→ TASK BRIEF
Print out the data that follows exactly, character for character, apart from the pictures.
═════ DATA RECORDS
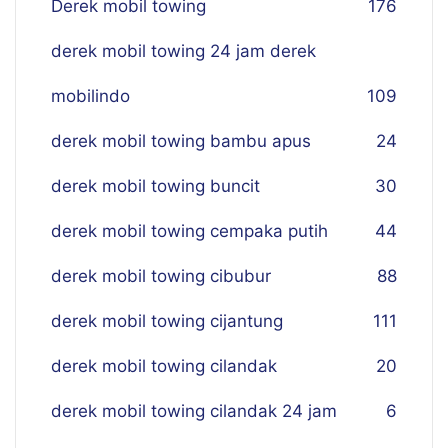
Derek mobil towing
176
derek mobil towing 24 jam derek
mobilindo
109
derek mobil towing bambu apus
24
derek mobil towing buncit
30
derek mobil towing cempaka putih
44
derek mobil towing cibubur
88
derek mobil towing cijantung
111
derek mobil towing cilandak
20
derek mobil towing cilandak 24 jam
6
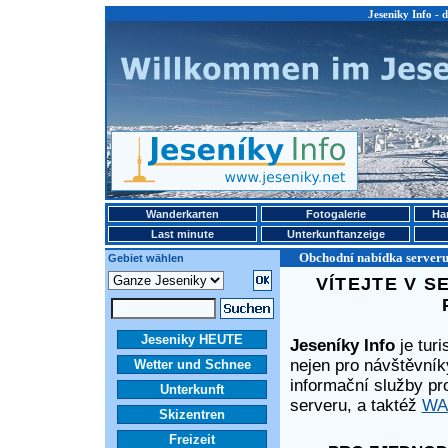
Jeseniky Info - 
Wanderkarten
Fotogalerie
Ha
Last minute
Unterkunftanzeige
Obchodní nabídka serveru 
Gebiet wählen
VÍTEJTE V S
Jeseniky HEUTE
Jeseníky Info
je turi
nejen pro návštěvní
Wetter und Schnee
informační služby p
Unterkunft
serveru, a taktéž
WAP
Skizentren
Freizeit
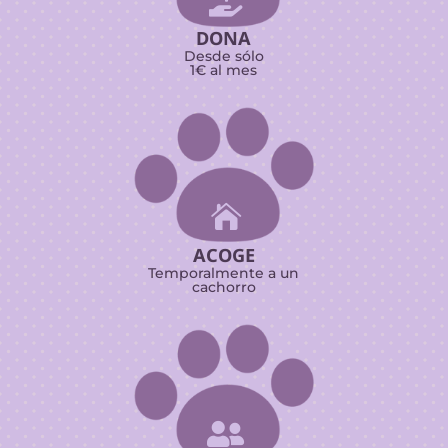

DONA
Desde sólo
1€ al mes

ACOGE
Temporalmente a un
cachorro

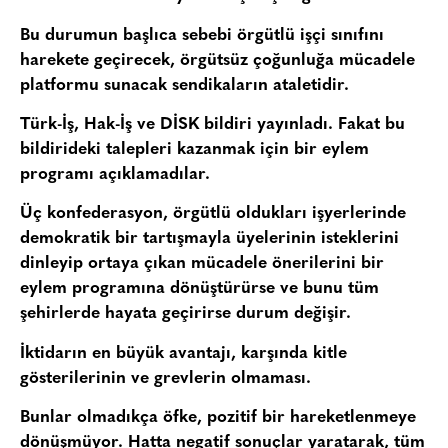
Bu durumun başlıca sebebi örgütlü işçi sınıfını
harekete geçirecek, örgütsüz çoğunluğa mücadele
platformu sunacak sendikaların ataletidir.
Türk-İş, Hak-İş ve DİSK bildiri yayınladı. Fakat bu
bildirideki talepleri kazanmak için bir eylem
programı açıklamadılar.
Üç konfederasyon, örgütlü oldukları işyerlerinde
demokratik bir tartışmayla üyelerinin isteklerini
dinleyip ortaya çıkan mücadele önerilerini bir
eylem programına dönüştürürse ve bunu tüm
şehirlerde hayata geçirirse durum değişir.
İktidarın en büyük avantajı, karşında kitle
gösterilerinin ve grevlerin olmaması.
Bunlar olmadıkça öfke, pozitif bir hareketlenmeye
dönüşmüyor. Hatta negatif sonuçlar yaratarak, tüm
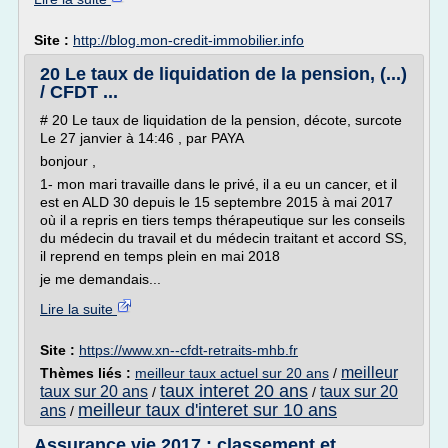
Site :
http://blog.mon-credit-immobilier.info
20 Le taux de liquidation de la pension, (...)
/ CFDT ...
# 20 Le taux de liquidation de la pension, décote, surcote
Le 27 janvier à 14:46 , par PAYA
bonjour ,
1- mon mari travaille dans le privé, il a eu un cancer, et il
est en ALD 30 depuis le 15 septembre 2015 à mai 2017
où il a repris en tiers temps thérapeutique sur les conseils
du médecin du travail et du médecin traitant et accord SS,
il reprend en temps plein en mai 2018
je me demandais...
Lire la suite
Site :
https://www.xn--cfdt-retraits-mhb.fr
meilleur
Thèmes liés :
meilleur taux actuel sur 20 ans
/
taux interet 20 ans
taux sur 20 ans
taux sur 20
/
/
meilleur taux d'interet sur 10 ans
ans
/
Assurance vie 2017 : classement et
══════════
→ RESULT OF THIS TASK
Derek mobil towing
176
derek mobil towing 24 jam derek
mobilindo
109
derek mobil towing bambu apus
24
derek mobil towing buncit
30
derek mobil towing cempaka putih
44
derek mobil towing cibubur
88
derek mobil towing cijantung
111
derek mobil towing cilandak
20
derek mobil towing cilandak 24 jam
6
Jeseniky Info - 
Wanderkarten
Fotogalerie
Ha
Last minute
Unterkunftanzeige
Obchodní nabídka serveru 
Gebiet wählen
VÍTEJTE V S
Jeseniky HEUTE
Jeseníky Info
je turi
nejen pro návštěvní
Wetter und Schnee
informační služby p
Unterkunft
serveru, a taktéž
WAP
Skizentren
Freizeit

DONA
Desde sólo
1€ al mes

ACOGE
Temporalmente a un
cachorro

Bu durumun başlıca sebebi örgütlü işçi sınıfını
harekete geçirecek, örgütsüz çoğunluğa mücadele
platformu sunacak sendikaların ataletidir.
Türk-İş, Hak-İş ve DİSK bildiri yayınladı. Fakat bu
bildirideki talepleri kazanmak için bir eylem
programı açıklamadılar.
Üç konfederasyon, örgütlü oldukları işyerlerinde
demokratik bir tartışmayla üyelerinin isteklerini
dinleyip ortaya çıkan mücadele önerilerini bir
eylem programına dönüştürürse ve bunu tüm
şehirlerde hayata geçirirse durum değişir.
İktidarın en büyük avantajı, karşında kitle
gösterilerinin ve grevlerin olmaması.
Bunlar olmadıkça öfke, pozitif bir hareketlenmeye
dönüşmüyor. Hatta negatif sonuçlar yaratarak, tüm
Site :
http://blog.mon-credit-immobilier.info
20 Le taux de liquidation de la pension, (...)
/ CFDT ...
# 20 Le taux de liquidation de la pension, décote, surcote
Le 27 janvier à 14:46 , par PAYA
bonjour ,
1- mon mari travaille dans le privé, il a eu un cancer, et il
est en ALD 30 depuis le 15 septembre 2015 à mai 2017
où il a repris en tiers temps thérapeutique sur les conseils
du médecin du travail et du médecin traitant et accord SS,
il reprend en temps plein en mai 2018
je me demandais...
Lire la suite
Site :
https://www.xn--cfdt-retraits-mhb.fr
meilleur
Thèmes liés :
meilleur taux actuel sur 20 ans
/
taux interet 20 ans
taux sur 20 ans
taux sur 20
/
/
meilleur taux d'interet sur 10 ans
ans
/
Assurance vie 2017 : classement et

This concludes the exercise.